Less so Leoni, but both Campbell and Gibbs practiced what they preached and their buildings were as influential as their books. Colen Campbell went on to design a series of hugely influential country houses the first and largest of which was for Sir Richard Child at Wanstead, Essex (c.1714-20). The house comprised a central block with a giant Corinthian portico approached by stairs that doubled back on themselves. Either side were austere ranges given rhythm and proportion by pedimented windows. This was the first time a freestanding portico had been used on a country house and it was to spawn many imitators.

But this sort of architecture was by no means confined to country houses, everyone from the masters of Oxford Colleges, to town corporations wanted to build like this. So here we have William Kent’s Horseguards in central London, Lord Burlington’s assembly rooms in York James Gibbs’s Senate house in Cambridge, all in styles that strove to be closer to the rules of classical building.

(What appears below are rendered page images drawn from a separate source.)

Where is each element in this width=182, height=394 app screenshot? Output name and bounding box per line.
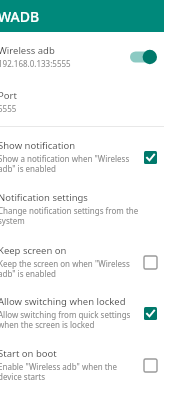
staticText: Show a notification when "Wireless adb" … bbox=[0, 153, 134, 174]
staticText: 192.168.0.133:5555 bbox=[0, 58, 71, 69]
button[interactable]: Wireless adb bbox=[0, 40, 164, 73]
staticText: Show notification bbox=[0, 139, 76, 152]
staticText: Port bbox=[0, 89, 17, 102]
staticText: Notification settings bbox=[0, 191, 88, 204]
other: Allow switching when locked bbox=[140, 303, 160, 323]
staticText: Keep screen on bbox=[0, 244, 67, 257]
button[interactable]: Port bbox=[0, 89, 164, 116]
staticText: Change notification settings from the sy… bbox=[0, 205, 160, 226]
staticText: WADB bbox=[0, 7, 40, 26]
button[interactable]: Notification settings bbox=[0, 191, 164, 226]
other: Show notification bbox=[140, 147, 160, 167]
button[interactable]: Start on boot bbox=[0, 347, 164, 382]
button[interactable]: Keep screen on bbox=[0, 244, 164, 279]
other: Keep screen on bbox=[140, 252, 160, 272]
staticText: 5555 bbox=[0, 103, 17, 114]
other: Wireless adb toggle bbox=[128, 48, 158, 66]
staticText: Keep the screen on when "Wireless adb" i… bbox=[0, 258, 134, 279]
staticText: Wireless adb bbox=[0, 44, 55, 57]
other: Start on boot bbox=[140, 355, 160, 375]
staticText: Enable "Wireless adb" when the device st… bbox=[0, 361, 134, 382]
staticText: Allow switching from quick settings when… bbox=[0, 309, 134, 330]
button[interactable]: Show notification bbox=[0, 139, 164, 174]
staticText: Allow switching when locked bbox=[0, 295, 126, 308]
button[interactable]: Allow switching when locked bbox=[0, 295, 164, 330]
staticText: Start on boot bbox=[0, 347, 57, 360]
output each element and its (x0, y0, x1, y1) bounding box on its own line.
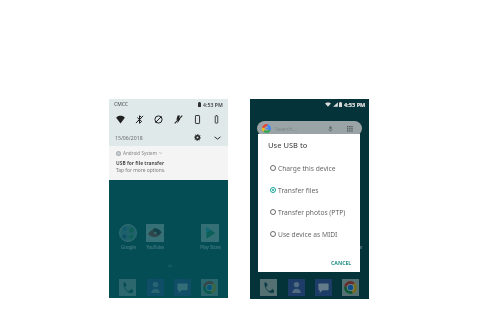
staticText: Charge this device (278, 164, 336, 173)
button[interactable]: Expand (212, 132, 223, 143)
button[interactable]: Search... (257, 121, 362, 136)
button[interactable]: Transfer photos (PTP) (258, 201, 360, 223)
staticText: YouTube (146, 244, 164, 250)
staticText: Android System (123, 150, 157, 156)
button[interactable]: YouTube (143, 224, 167, 250)
staticText: CANCEL (331, 259, 352, 266)
staticText: 4:53 PM (203, 101, 223, 108)
button[interactable]: Wi-Fi (112, 111, 129, 128)
staticText: CMCC (114, 101, 129, 108)
button[interactable]: Auto rotate (189, 111, 206, 128)
button[interactable]: Battery saver (208, 111, 225, 128)
staticText: Use device as MIDI (278, 230, 338, 239)
button[interactable]: Play Store (339, 224, 363, 250)
button[interactable]: Messages (174, 279, 191, 296)
button[interactable]: Google (257, 224, 281, 250)
button[interactable]: Contacts (288, 279, 305, 296)
button[interactable]: Bluetooth off (131, 111, 148, 128)
staticText: USB for file transfer (116, 160, 165, 167)
staticText: Play Store (341, 244, 362, 250)
button[interactable]: Google (116, 224, 140, 250)
staticText: Tap for more options. (116, 167, 166, 174)
staticText: 15/06/2018 (115, 134, 143, 141)
staticText: Search... (275, 125, 298, 133)
staticText: 4:53 PM (344, 101, 366, 109)
staticText: Use USB to (268, 140, 308, 150)
button[interactable]: Flashlight off (170, 111, 187, 128)
button[interactable]: Do not disturb (150, 111, 167, 128)
button[interactable]: Use device as MIDI (258, 223, 360, 245)
button[interactable]: Play Store (198, 224, 222, 250)
button[interactable]: Chrome (201, 279, 218, 296)
button[interactable]: Charge this device (258, 157, 360, 179)
button[interactable]: YouTube (284, 224, 308, 250)
staticText: Transfer photos (PTP) (278, 208, 346, 217)
button[interactable]: Contacts (147, 279, 164, 296)
button[interactable]: Chrome (342, 279, 359, 296)
button[interactable]: Transfer files (258, 179, 360, 201)
staticText: Transfer files (278, 186, 319, 195)
button[interactable]: Android System (109, 146, 228, 180)
button[interactable]: Phone (260, 279, 277, 296)
staticText: Play Store (200, 244, 221, 250)
button[interactable]: Phone (119, 279, 136, 296)
button[interactable]: Settings (192, 132, 203, 143)
button[interactable]: CANCEL (328, 257, 355, 268)
button[interactable]: Messages (315, 279, 332, 296)
staticText: Google (121, 244, 136, 250)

There was one invention that made these buildings look fundamentally different to what had come before, and that was the sash window; the single most important architectural invention of the early eighteenth century. Before the sash window openings were divided by transoms and mullions and contained iron frames that were hinged, known as casements. The first sahes came in immediately after the Restoration, the earliest yet found was in Charles II Newmarket palace built in the 1670s. But very quickly casements were replaced with sashes, and as you can see from this they made a profound difference to the way a building looked.

Early eighteenth century two sliding sashes each three panes wide and high, known as nine over nine square panes of glass with 1½” thick glazing bars

By the 1730s it was becoming more common to have larger panes and thinner glazing bars and most windows were six over six. By the 1790s the slimmest and most elegant were only 5/8” thick.

I now want to move on to discuss London, for, as always in English history, it had an important impact on building across England.

James I was determined to improve the appearance of London as a matter of national prestige and established a Commission to oversee the enforcement of his building proclamations. This became a large and powerful body with the stated purpose to improve the quality of architectural design and urban planning in the capital. The power of the Commission was re-enforced by Charles I who encouraged Indigo Jones to take an active role. Indeed during the 1630s, through the commission and their technical advisor Jones, Charles I effectively nationalised London’s planning.

Of the developments of the 1630s the most architecturally coherent was Covent Garden. This was part of the land between the City and Westminster that had been acquired by the crown after the dissolution and had become the property of an aristocrat. Although it was superficially developed by the 4th Earl of Bedford, the centrepiece, the piazza, was the outcome of a complex financial and legal deal that created a royal square to rival the Place Royal in Paris. The king and his personal architect Inigo Jones took responsibility for the design and the hapless earl had to conform to their expensive tastes. Work began in 1629 and the first houses were let in 1631. The piazza was a long rectangle with houses on its north and east sides while the south side was bounded by the garden of Bedford House. The whole of the west side was taken up by St. Paul’s church and its associated buildings. The houses, designed by Inigo Jones, were modelled on designs in Serlio’s book IV and VII and were raised up on a rusticated arcade. Doric pilasters aligned on the piers separated windows on two floors. There was no parapet, nor gables, but a hipped roof with dormer windows. The whole thing was stuccoed to give the impression of stone. The front door to the houses was under the arcade, there was a parlour and study on the ground floor, a dining and drawing room on the first floor and bedrooms above. A garden at the rear led to a coach house and stable. So much of this was novel that the development must have been very striking and it is not surprising that the earl could command £160 a year in rent. The development quickly became a magnate for the rich and titled and set an entirely new standard for west end housing.